#### Data records
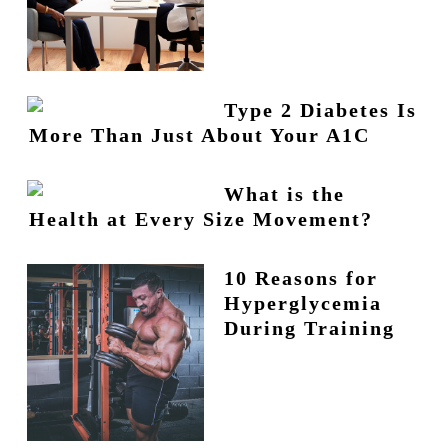
Type 2 Diabetes Is
More Than Just About Your A1C
What is the
Health at Every Size Movement?
10 Reasons for
Hyperglycemia
During Training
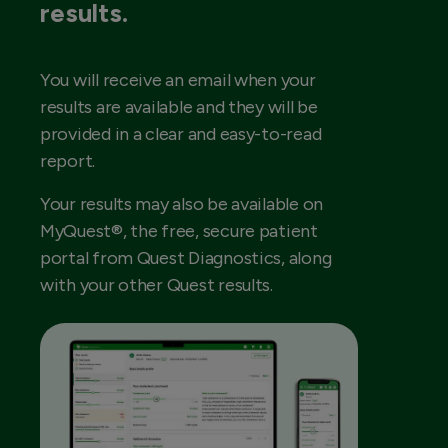
results.
You will receive an email when your
results are available and they will be
provided in a clear and easy-to-read
report.
Your results may also be available on
MyQuest®, the free, secure patient
portal from Quest Diagnostics, along
with your other Quest results.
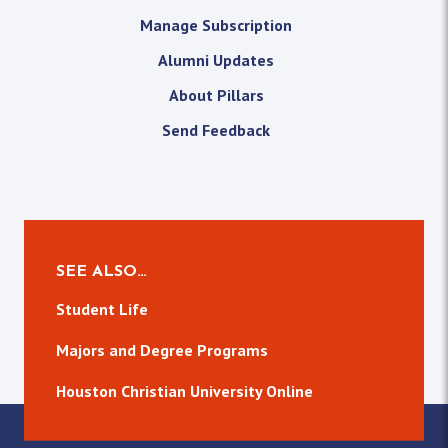
Manage Subscription
Alumni Updates
About Pillars
Send Feedback
SEE ALSO…
Student Life
Majors and Degree Programs
Houston Christian University Online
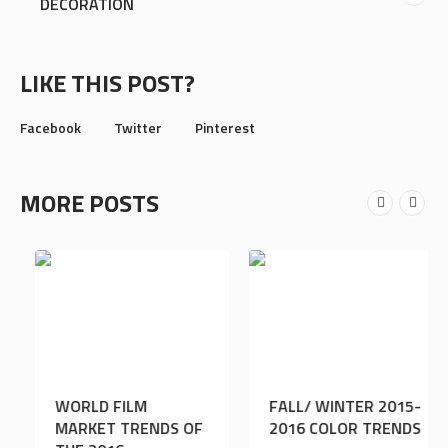
DECORATION
LIKE THIS POST?
Facebook
Twitter
Pinterest
MORE POSTS
25 LARGEST
WORLD FILM
SHOPPING MALLS IN
MARKET TRENDS OF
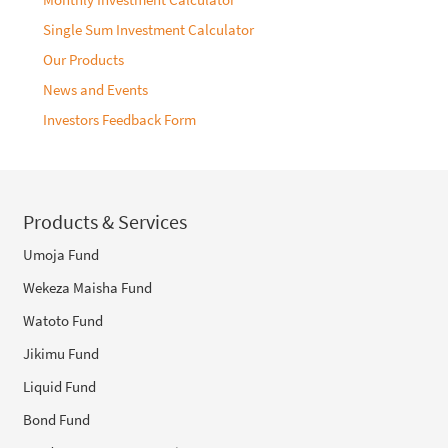
Single Sum Investment Calculator
Our Products
News and Events
Investors Feedback Form
Products & Services
Umoja Fund
Wekeza Maisha Fund
Watoto Fund
Jikimu Fund
Liquid Fund
Bond Fund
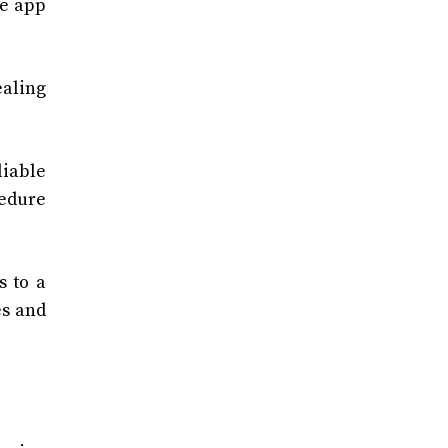
he app
ealing
iable
cedure
s to a
es and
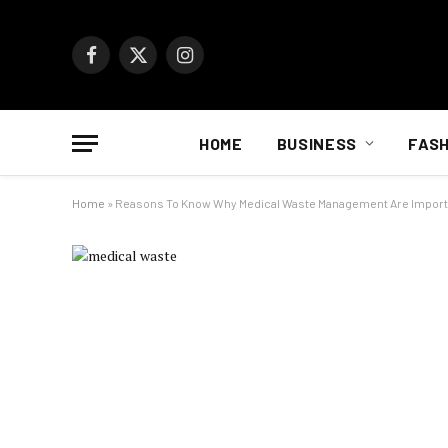
Facebook
X
Instagram
(Twitter)
HOME
BUSINESS
FASH
Home
»
Reasons To Know Why Medical Waste Management Are Import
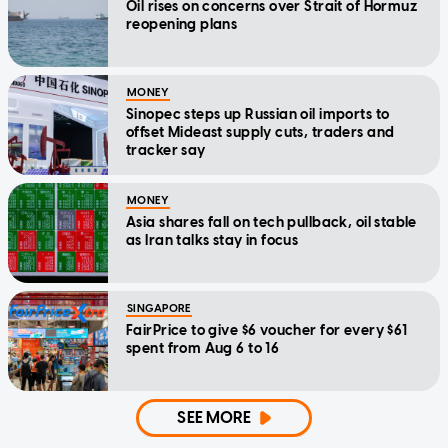
Oil rises on concerns over Strait of Hormuz
reopening plans
MONEY
Sinopec steps up Russian oil imports to
offset Mideast supply cuts, traders and
tracker say
MONEY
Asia shares fall on tech pullback, oil stable
as Iran talks stay in focus
SINGAPORE
FairPrice to give $6 voucher for every $61
spent from Aug 6 to 16
SEE MORE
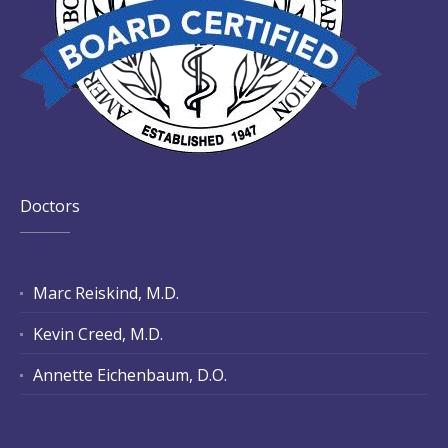
Doctors
Marc Reiskind, M.D.
Kevin Creed, M.D.
Annette Eichenbaum, D.O.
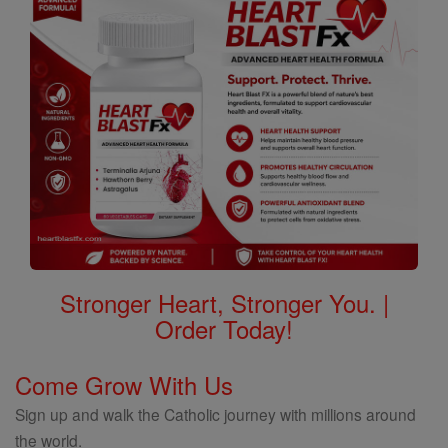
Stronger Heart, Stronger You. |
Order Today!
Come Grow With Us
Sign up and walk the Catholic journey with millions around
the world.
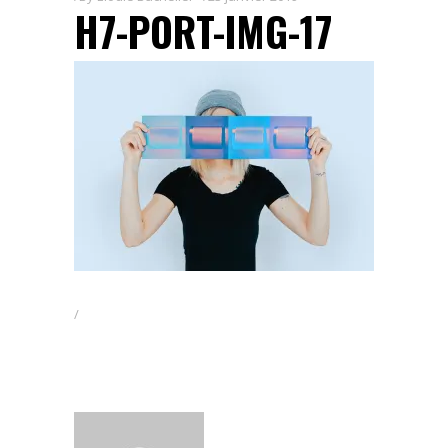
H7-PORT-IMG-17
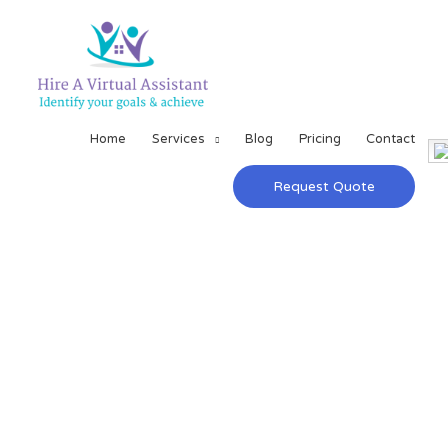
Home
Services
Blog
Pricing
Contact
Request Quote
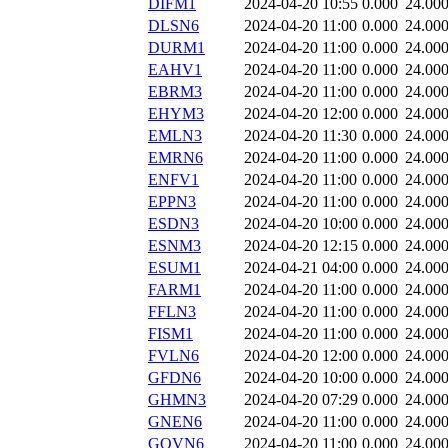
DIFM1
2024-04-20 10:55
0.000
24.00
DLSN6
2024-04-20 11:00
0.000
24.00
DURM1
2024-04-20 11:00
0.000
24.00
EAHV1
2024-04-20 11:00
0.000
24.00
EBRM3
2024-04-20 11:00
0.000
24.00
EHYM3
2024-04-20 12:00
0.000
24.00
EMLN3
2024-04-20 11:30
0.000
24.00
EMRN6
2024-04-20 11:00
0.000
24.00
ENFV1
2024-04-20 11:00
0.000
24.00
EPPN3
2024-04-20 11:00
0.000
24.00
ESDN3
2024-04-20 10:00
0.000
24.00
ESNM3
2024-04-20 12:15
0.000
24.00
ESUM1
2024-04-21 04:00
0.000
24.00
FARM1
2024-04-20 11:00
0.000
24.00
FFLN3
2024-04-20 11:00
0.000
24.00
FISM1
2024-04-20 11:00
0.000
24.00
FVLN6
2024-04-20 12:00
0.000
24.00
GFDN6
2024-04-20 10:00
0.000
24.00
GHMN3
2024-04-20 07:29
0.000
24.00
GNEN6
2024-04-20 11:00
0.000
24.00
GOVN6
2024-04-20 11:00
0.000
24.00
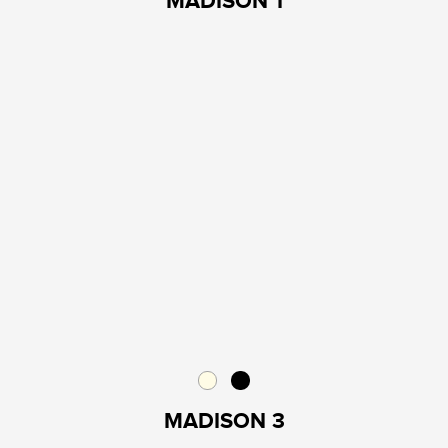
MADISON 1
MADISON 3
########
= Exercise aim =
Without the pictures, write out every entry precisely as it appears.

= Exercise answer =
Type 2 Diabetes Is
More Than Just About Your A1C
What is the
Health at Every Size Movement?
10 Reasons for
Hyperglycemia
During Training
results.
You will receive an email when your
results are available and they will be
provided in a clear and easy-to-read
report.
Your results may also be available on
MyQuest®, the free, secure patient
portal from Quest Diagnostics, along
with your other Quest results.
Manage Subscription
Alumni Updates
About Pillars
Send Feedback
SEE ALSO…
Student Life
Majors and Degree Programs
Houston Christian University Online
DECORATION
LIKE THIS POST?
Facebook
Twitter
Pinterest
MORE POSTS
25 LARGEST
WORLD FILM
SHOPPING MALLS IN
MARKET TRENDS OF
Single Sum Investment Calculator
Our Products
News and Events
Investors Feedback Form
Products & Services
Umoja Fund
Wekeza Maisha Fund
Watoto Fund
Jikimu Fund
Liquid Fund
Bond Fund
he app
ealing
iable
cedure
s to a
es and
Facebook
X
Instagram
(Twitter)
HOME
BUSINESS
FASH
Home
»
Reasons To Know Why Medical Waste Management Are Import
Oil rises on concerns over Strait of Hormuz
reopening plans
MONEY
Sinopec steps up Russian oil imports to
offset Mideast supply cuts, traders and
tracker say
MONEY
Asia shares fall on tech pullback, oil stable
as Iran talks stay in focus
SINGAPORE
FairPrice to give $6 voucher for every $61
spent from Aug 6 to 16
SEE MORE
Doctors
Marc Reiskind, M.D.
Kevin Creed, M.D.
Annette Eichenbaum, D.O.
Stronger Heart, Stronger You. |
Order Today!
Come Grow With Us
Sign up and walk the Catholic journey with millions around
the world.
H7-PORT-IMG-17
Home
Services
Blog
Pricing
Contact
Request Quote
DIFM1
2024-04-20 10:55
0.000
24.00
DLSN6
2024-04-20 11:00
0.000
24.00
DURM1
2024-04-20 11:00
0.000
24.00
EAHV1
2024-04-20 11:00
0.000
24.00
EBRM3
2024-04-20 11:00
0.000
24.00
EHYM3
2024-04-20 12:00
0.000
24.00
EMLN3
2024-04-20 11:30
0.000
24.00
EMRN6
2024-04-20 11:00
0.000
24.00
ENFV1
2024-04-20 11:00
0.000
24.00
EPPN3
2024-04-20 11:00
0.000
24.00
ESDN3
2024-04-20 10:00
0.000
24.00
ESNM3
2024-04-20 12:15
0.000
24.00
ESUM1
2024-04-21 04:00
0.000
24.00
FARM1
2024-04-20 11:00
0.000
24.00
FFLN3
2024-04-20 11:00
0.000
24.00
FISM1
2024-04-20 11:00
0.000
24.00
FVLN6
2024-04-20 12:00
0.000
24.00
GFDN6
2024-04-20 10:00
0.000
24.00
GHMN3
2024-04-20 07:29
0.000
24.00
GNEN6
2024-04-20 11:00
0.000
24.00
GOVN6
2024-04-20 11:00
0.000
24.00
MADISON 1
MADISON 3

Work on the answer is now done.